Note: This story was updated at 10:25 a.m. August 5.
DA responds to political targeting charge
There was no political targeting of Trooper Anthony Lay before his five-day suspension by the Tennessee Highway Patrol in May, but there were “real, serious, and repeated performance failures,” Anderson County District Attorney General Dave Clark said Friday.
Clark documented what he called Lay’s performance issues in a statement released Friday. A DUI charge in one case was dismissed, Clark said, after Lay failed to submit a complete case file and then did not respond to requests for documents by fax, mail, and email. He cited two cases where Lay failed to appear in response to a subpoena. In one of those cases, Lay faced potential arrest for contempt of court and showed up 20 minutes late, but the judge dismissed the case because Lay wasn’t present, the DA said.
Clark said he saved Lay from going to jail in that case because he declined to have the trooper arrested and instead called his sergeant to see if he could get Lay to court to avoid further trouble.
Clark cited another case where he said Lay failed to arrest a driver who was impaired and had four or more prior DUI convictions, possessed drugs and drug paraphernalia, and was a habitual motor vehicle offender. Lay issued the driver a ticket, but he should have taken the driver into custody after the man finished his medical treatment, Clark said.
In issuing his statement Friday, Clark said he was responding to Lay’s charges in recent stories about the trooper’s suspension by the THP in May. In those stories, published in several media outlets, Lay said he was the target of political attacks.
Clark had initially declined to comment, saying that he prefers not to comment on officers’ disciplinary records. The DA also said Lay’s suspension was a disciplinary matter between the trooper and THP. But on Friday, he said he is entitled to defend himself from charges of political targeting.
“There was no political targeting of Trooper Lay,” Clark said. “There were real, serious, and repeated performance failures by Trooper Lay.”
Lay is a Republican challenging Sheriff Paul White, a Democrat, in the election on Thursday. Lay reiterated his claim of political targeting on Friday, asking why Clark, a Democrat, is releasing his statement now, the week of the election.
“It’s quite funny that he didn’t want to make a comment, and now, the week of the election, he wants to,” Lay said. “This is a political attack. They’re still afraid I’m going to beat them.”
“While the frequency of Trooper Lay’s violations was particularly bad, there was nothing political or unusual in the report to his supervisors,” Clark said. “The truth is that I did not know about Trooper Lay’s infractions in any other county or to the Highway Patrol directly.
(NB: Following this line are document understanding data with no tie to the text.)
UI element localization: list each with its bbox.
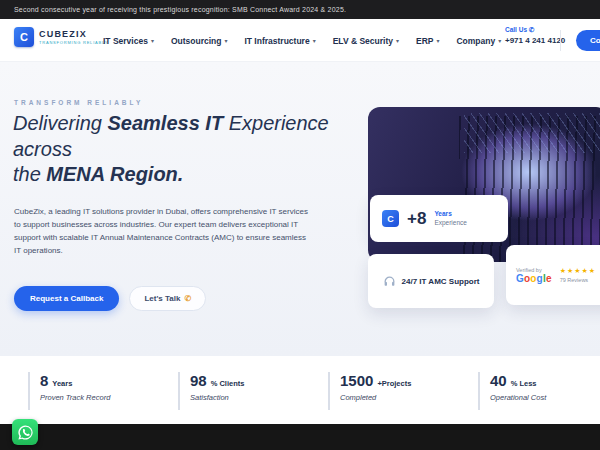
phone-number: +971 4 241 4120 bbox=[505, 36, 565, 45]
experience-unit: Years bbox=[434, 210, 467, 218]
phone-icon: ✆ bbox=[529, 26, 534, 33]
amc-support-card: 24/7 IT AMC Support bbox=[368, 254, 494, 308]
nav-divider bbox=[560, 30, 561, 51]
whatsapp-button[interactable] bbox=[12, 419, 38, 445]
cubezix-logo-icon: C bbox=[382, 210, 399, 227]
nav-item-label: Company bbox=[456, 36, 495, 46]
heading-bold-mena-region: MENA Region. bbox=[46, 163, 183, 185]
hero-paragraph: CubeZix, a leading IT solutions provider… bbox=[14, 205, 314, 257]
lets-talk-label: Let's Talk bbox=[144, 294, 180, 303]
stat-unit: +Projects bbox=[377, 379, 411, 388]
call-hand-icon: ✆ bbox=[184, 294, 191, 303]
hero-eyebrow: TRANSFORM RELIABLY bbox=[14, 99, 143, 106]
stat-value: 98 bbox=[190, 372, 207, 389]
stat-label: Proven Track Record bbox=[40, 393, 110, 402]
call-us-label: Call Us bbox=[505, 26, 527, 33]
hero-image-cage-top-overlay bbox=[464, 113, 600, 153]
google-logo: Google bbox=[516, 273, 552, 284]
contact-button[interactable]: Contact bbox=[576, 30, 600, 51]
star-rating-icons: ★★★★★ bbox=[560, 267, 596, 275]
hero-section: TRANSFORM RELIABLY Delivering Seamless I… bbox=[0, 62, 600, 356]
stat-unit: % Less bbox=[511, 379, 537, 388]
amc-support-label: 24/7 IT AMC Support bbox=[402, 277, 480, 286]
stat-value: 40 bbox=[490, 372, 507, 389]
nav-item-elv-security[interactable]: ELV & Security ▾ bbox=[333, 36, 399, 46]
nav-item-erp[interactable]: ERP ▾ bbox=[416, 36, 440, 46]
nav-item-label: IT Infrastructure bbox=[244, 36, 309, 46]
main-navbar: C CUBEZIX TRANSFORMING RELIABLY IT Servi… bbox=[0, 19, 600, 62]
stat-projects: 1500 +Projects Completed bbox=[328, 372, 411, 410]
nav-item-outsourcing[interactable]: Outsourcing ▾ bbox=[171, 36, 228, 46]
google-reviews-card[interactable]: Verified by Google ★★★★★ 79 Reviews bbox=[506, 245, 600, 305]
experience-value: +8 bbox=[407, 209, 426, 229]
heading-text: Delivering bbox=[13, 112, 107, 134]
reviews-count: 79 Reviews bbox=[560, 277, 588, 283]
stat-label: Operational Cost bbox=[490, 393, 546, 402]
stat-unit: % Clients bbox=[211, 379, 245, 388]
nav-item-label: ELV & Security bbox=[333, 36, 393, 46]
cubezix-homepage: Second consecutive year of receiving thi… bbox=[0, 0, 600, 450]
call-us-block[interactable]: Call Us ✆ +971 4 241 4120 bbox=[505, 26, 565, 45]
experience-card: C +8 Years Experience bbox=[370, 195, 508, 242]
stat-label: Satisfaction bbox=[190, 393, 244, 402]
nav-item-label: IT Services bbox=[103, 36, 148, 46]
chevron-down-icon: ▾ bbox=[396, 37, 399, 44]
brand-name: CUBEZIX bbox=[39, 29, 108, 39]
bottom-strip bbox=[0, 424, 600, 450]
announcement-text: Second consecutive year of receiving thi… bbox=[14, 6, 346, 13]
chevron-down-icon: ▾ bbox=[436, 37, 439, 44]
heading-bold-seamless-it: Seamless IT bbox=[107, 112, 223, 134]
experience-label: Experience bbox=[434, 219, 467, 227]
stat-years: 8 Years Proven Track Record bbox=[28, 372, 110, 410]
chevron-down-icon: ▾ bbox=[151, 37, 154, 44]
brand-logo[interactable]: C CUBEZIX TRANSFORMING RELIABLY bbox=[14, 27, 108, 47]
nav-item-label: ERP bbox=[416, 36, 433, 46]
chevron-down-icon: ▾ bbox=[498, 37, 501, 44]
hero-cta-row: Request a Callback Let's Talk ✆ bbox=[14, 286, 206, 311]
stat-clients: 98 % Clients Satisfaction bbox=[178, 372, 244, 410]
cubezix-logo-icon: C bbox=[14, 27, 34, 47]
stat-label: Completed bbox=[340, 393, 411, 402]
whatsapp-icon bbox=[17, 424, 34, 441]
request-callback-button[interactable]: Request a Callback bbox=[14, 286, 119, 311]
nav-item-it-infrastructure[interactable]: IT Infrastructure ▾ bbox=[244, 36, 315, 46]
lets-talk-button[interactable]: Let's Talk ✆ bbox=[129, 286, 206, 311]
nav-menu: IT Services ▾ Outsourcing ▾ IT Infrastru… bbox=[103, 19, 501, 62]
nav-item-it-services[interactable]: IT Services ▾ bbox=[103, 36, 154, 46]
chevron-down-icon: ▾ bbox=[313, 37, 316, 44]
nav-item-label: Outsourcing bbox=[171, 36, 222, 46]
stat-value: 1500 bbox=[340, 372, 373, 389]
stat-value: 8 bbox=[40, 372, 48, 389]
brand-tagline: TRANSFORMING RELIABLY bbox=[39, 40, 108, 45]
heading-text: the bbox=[13, 163, 46, 185]
nav-item-company[interactable]: Company ▾ bbox=[456, 36, 501, 46]
announcement-bar: Second consecutive year of receiving thi… bbox=[0, 0, 600, 19]
chevron-down-icon: ▾ bbox=[224, 37, 227, 44]
stats-section: 8 Years Proven Track Record 98 % Clients… bbox=[0, 356, 600, 424]
stat-cost: 40 % Less Operational Cost bbox=[478, 372, 546, 410]
stat-unit: Years bbox=[52, 379, 72, 388]
hero-heading: Delivering Seamless IT Experience across… bbox=[13, 111, 378, 188]
headset-icon bbox=[383, 275, 396, 288]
I did not even know that he had been suspended.”
Clark said he did write to the THP and inform them of Lay’s performance problems in Anderson County. He said he does that periodically with all the departments operating in the county.
“There was nothing unusual about me letting a commander or police chief know that an officer was not performing adequately,” Clark said. “I and my office owed a duty to the courts and the people of this county to gather the facts in these cases and to make sure that Trooper Lay got his case files submitted and showed up for court or that his supervisors knew that he was not performing as an officer should in Anderson County. No officer is entitled to specialized treatment or to fail to do their job.”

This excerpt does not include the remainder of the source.